• Description of the task
Once the pictures are set aside, repeat all of the data below exactly.
____________________
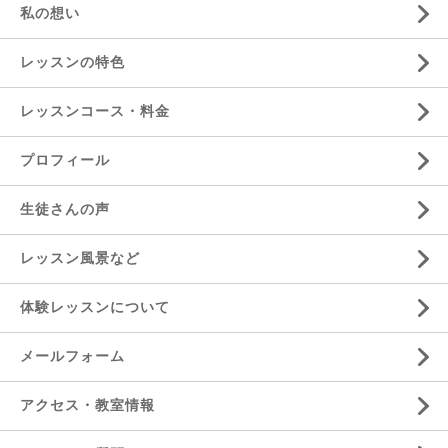
私の想い
レッスンの特色
レッスンコース・料金
プロフィール
生徒さんの声
レッスン風景など
体験レッスンについて
メールフォーム
アクセス・教室情報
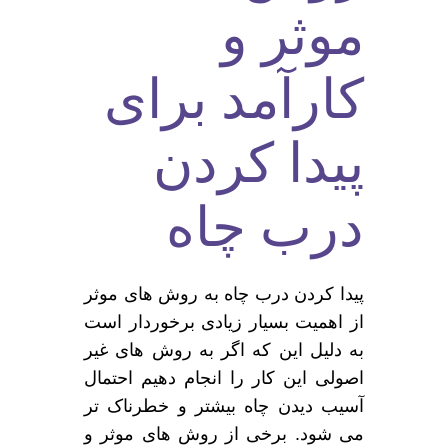
موثر و
کارآمد برای
پیدا کردن
درب چاه
پیدا کردن درب چاه به روش های موثر
از اهمیت بسیار زیادی برخوردار است
به دلیل این که اگر به روش های غیر
اصولی این کار را انجام دهیم احتمال
آسیب دیدن چاه بیشتر و خطرناک تر
می شود. برخی از روش های موثر و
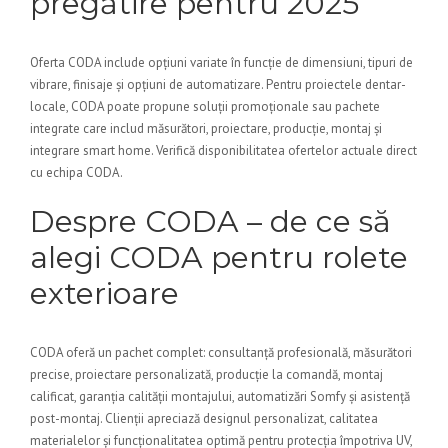
pregătire pentru 2025
Oferta CODA include opțiuni variate în funcție de dimensiuni, tipuri de
vibrare, finisaje și opțiuni de automatizare. Pentru proiectele dentar-
locale, CODA poate propune soluții promoționale sau pachete
integrate care includ măsurători, proiectare, producție, montaj și
integrare smart home. Verifică disponibilitatea ofertelor actuale direct
cu echipa CODA.
Despre CODA – de ce să
alegi CODA pentru rolete
exterioare
CODA oferă un pachet complet: consultanță profesională, măsurători
precise, proiectare personalizată, producție la comandă, montaj
calificat, garanția calității montajului, automatizări Somfy și asistență
post-montaj. Clienții apreciază designul personalizat, calitatea
materialelor și funcționalitatea optimă pentru protecția împotriva UV,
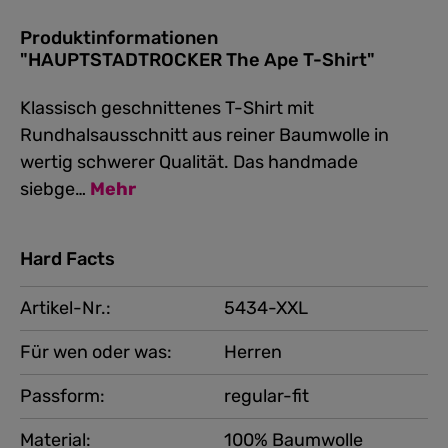
Produktinformationen
"HAUPTSTADTROCKER The Ape T-Shirt"
Klassisch geschnittenes T-Shirt mit
Rundhalsausschnitt aus reiner Baumwolle in
wertig schwerer Qualität. Das handmade
siebge…
Mehr
Hard Facts
Artikel-Nr.:
5434-XXL
Für wen oder was:
Herren
Passform:
regular-fit
Material:
100% Baumwolle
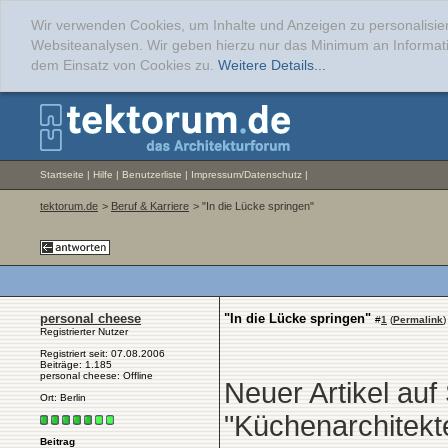
Wir verwenden Cookies, um Inhalte und Anzeigen zu personalisier
Websiteanalysen. Wir geben hierzu nur das Minimum an Informati
dem Einsatz von Cookies zu.
Weitere Details...
Startseite
|
Hilfe
|
Benutzerliste
|
Impressum/Datenschutz
|
tektorum.de
>
Beruf & Karriere
> "In die Lücke springen"
personal cheese
"In die Lücke springen"
#
1
(
Permalink
)
Registrierter Nutzer
Registriert seit: 07.08.2006
Beiträge: 1.185
personal cheese: Offline
Neuer Artikel auf
Ort: Berlin
"Küchenarchitekt
Beitrag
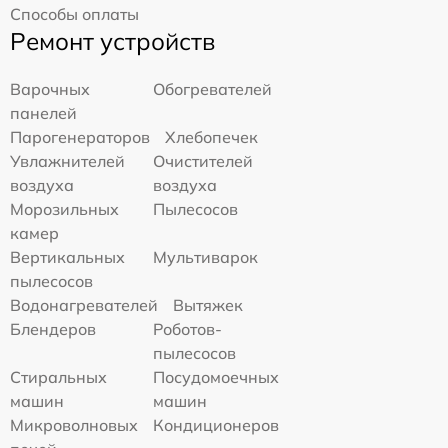
Способы оплаты
Ремонт устройств
Варочных
Обогревателей
панелей
Парогенераторов
Хлебопечек
Увлажнителей
Очистителей
воздуха
воздуха
Морозильных
Пылесосов
камер
Вертикальных
Мультиварок
пылесосов
Водонагревателей
Вытяжек
Блендеров
Роботов-
пылесосов
Стиральных
Посудомоечных
машин
машин
Микроволновых
Кондиционеров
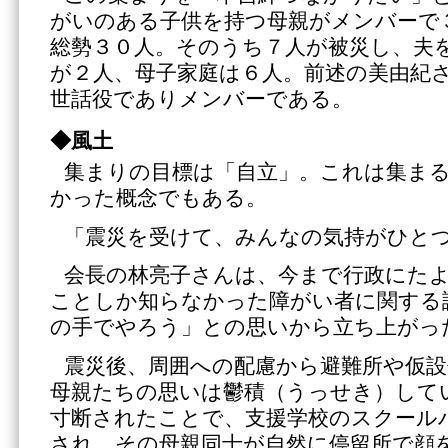
がいのある子供を持つ母親がメンバーで
総勢３０人。そのうち７人が被災し、夫
が２人、母子家庭は６人。前述の美由紀
世話役でありメンバーである。
◆風土
集まりの目標は「自立」。これは集ま
かった概念でもある。
「震災を受けて、みんなの気持がひと
会長の林亮子さんは、今まで行政にた
ことしか知らなかった障がい者に関する
の手でやろう」との思いから立ち上がっ
震災後、周囲への配慮から避難所や仮
母親たちの思いは鬱積（うっせき）して
寸断されたことで、支援学校のスクール
され、その母親同士が自然に停留所で顔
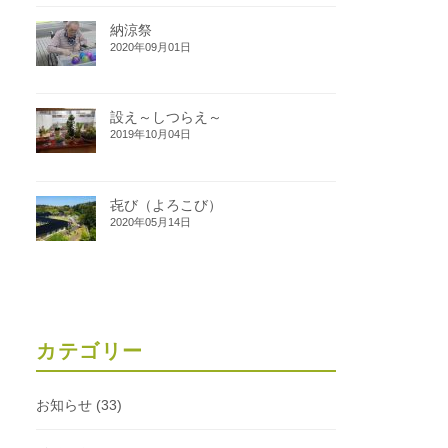
納涼祭
2020年09月01日
設え～しつらえ～
2019年10月04日
㐂び（よろこび）
2020年05月14日
カテゴリー
お知らせ
(33)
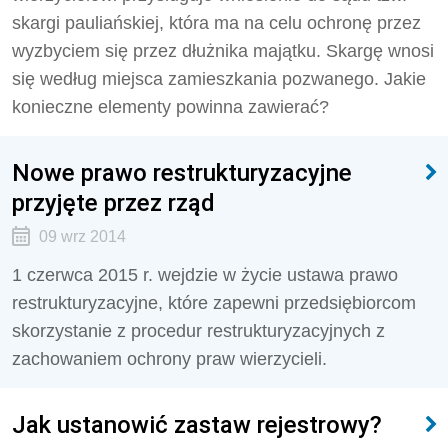
skargi pauliańskiej, która ma na celu ochronę przez
wyzbyciem się przez dłużnika majątku. Skargę wnosi
się według miejsca zamieszkania pozwanego. Jakie
konieczne elementy powinna zawierać?
Nowe prawo restrukturyzacyjne
przyjęte przez rząd
09 wrz 2014
1 czerwca 2015 r. wejdzie w życie ustawa prawo
restrukturyzacyjne, które zapewni przedsiębiorcom
skorzystanie z procedur restrukturyzacyjnych z
zachowaniem ochrony praw wierzycieli.
Jak ustanowić zastaw rejestrowy?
____________________
• Expected output
私の想い
レッスンの特色
レッスンコース・料金
プロフィール
生徒さんの声
レッスン風景など
体験レッスンについて
メールフォーム
アクセス・教室情報
موثر و
کارآمد برای
پیدا کردن
درب چاه
پیدا کردن درب چاه به روش های موثر
از اهمیت بسیار زیادی برخوردار است
به دلیل این که اگر به روش های غیر
اصولی این کار را انجام دهیم احتمال
آسیب دیدن چاه بیشتر و خطرناک تر
می شود. برخی از روش های موثر و
pregătire pentru 2025
Oferta CODA include opțiuni variate în funcție de dimensiuni, tipuri de
vibrare, finisaje și opțiuni de automatizare. Pentru proiectele dentar-
locale, CODA poate propune soluții promoționale sau pachete
integrate care includ măsurători, proiectare, producție, montaj și
integrare smart home. Verifică disponibilitatea ofertelor actuale direct
cu echipa CODA.
Despre CODA – de ce să
alegi CODA pentru rolete
exterioare
CODA oferă un pachet complet: consultanță profesională, măsurători
precise, proiectare personalizată, producție la comandă, montaj
calificat, garanția calității montajului, automatizări Somfy și asistență
post-montaj. Clienții apreciază designul personalizat, calitatea
materialelor și funcționalitatea optimă pentru protecția împotriva UV,
Produktinformationen
"HAUPTSTADTROCKER The Ape T-Shirt"
Klassisch geschnittenes T-Shirt mit
Rundhalsausschnitt aus reiner Baumwolle in
wertig schwerer Qualität. Das handmade
siebge…
Mehr
Hard Facts
Artikel-Nr.:
5434-XXL
Für wen oder was:
Herren
Passform:
regular-fit
Material:
100% Baumwolle
Wir verwenden Cookies, um Inhalte und Anzeigen zu personalisier
Websiteanalysen. Wir geben hierzu nur das Minimum an Informati
dem Einsatz von Cookies zu.
Weitere Details...
Startseite
|
Hilfe
|
Benutzerliste
|
Impressum/Datenschutz
|
tektorum.de
>
Beruf & Karriere
> "In die Lücke springen"
personal cheese
"In die Lücke springen"
#
1
(
Permalink
)
Registrierter Nutzer
Registriert seit: 07.08.2006
Beiträge: 1.185
personal cheese: Offline
Neuer Artikel auf
Ort: Berlin
"Küchenarchitekt
Beitrag
Способы оплаты
Ремонт устройств
Варочных
Обогревателей
панелей
Парогенераторов
Хлебопечек
Увлажнителей
Очистителей
воздуха
воздуха
Морозильных
Пылесосов
камер
Вертикальных
Мультиварок
пылесосов
Водонагревателей
Вытяжек
Блендеров
Роботов-
пылесосов
Стиральных
Посудомоечных
машин
машин
Микроволновых
Кондиционеров
がいのある子供を持つ母親がメンバーで
総勢３０人。そのうち７人が被災し、夫
が２人、母子家庭は６人。前述の美由紀
世話役でありメンバーである。
◆風土
集まりの目標は「自立」。これは集ま
かった概念でもある。
「震災を受けて、みんなの気持がひと
会長の林亮子さんは、今まで行政にた
ことしか知らなかった障がい者に関する
の手でやろう」との思いから立ち上がっ
震災後、周囲への配慮から避難所や仮
母親たちの思いは鬱積（うっせき）して
寸断されたことで、支援学校のスクール
され、その母親同士が自然に停留所で顔
納涼祭
2020年09月01日
設え～しつらえ～
2019年10月04日
㐂び（よろこび）
2020年05月14日
カテゴリー
お知らせ
(33)
skargi pauliańskiej, która ma na celu ochronę przez
wyzbyciem się przez dłużnika majątku. Skargę wnosi
się według miejsca zamieszkania pozwanego. Jakie
konieczne elementy powinna zawierać?
Nowe prawo restrukturyzacyjne
przyjęte przez rząd
09 wrz 2014
1 czerwca 2015 r. wejdzie w życie ustawa prawo
restrukturyzacyjne, które zapewni przedsiębiorcom
skorzystanie z procedur restrukturyzacyjnych z
zachowaniem ochrony praw wierzycieli.
Jak ustanowić zastaw rejestrowy?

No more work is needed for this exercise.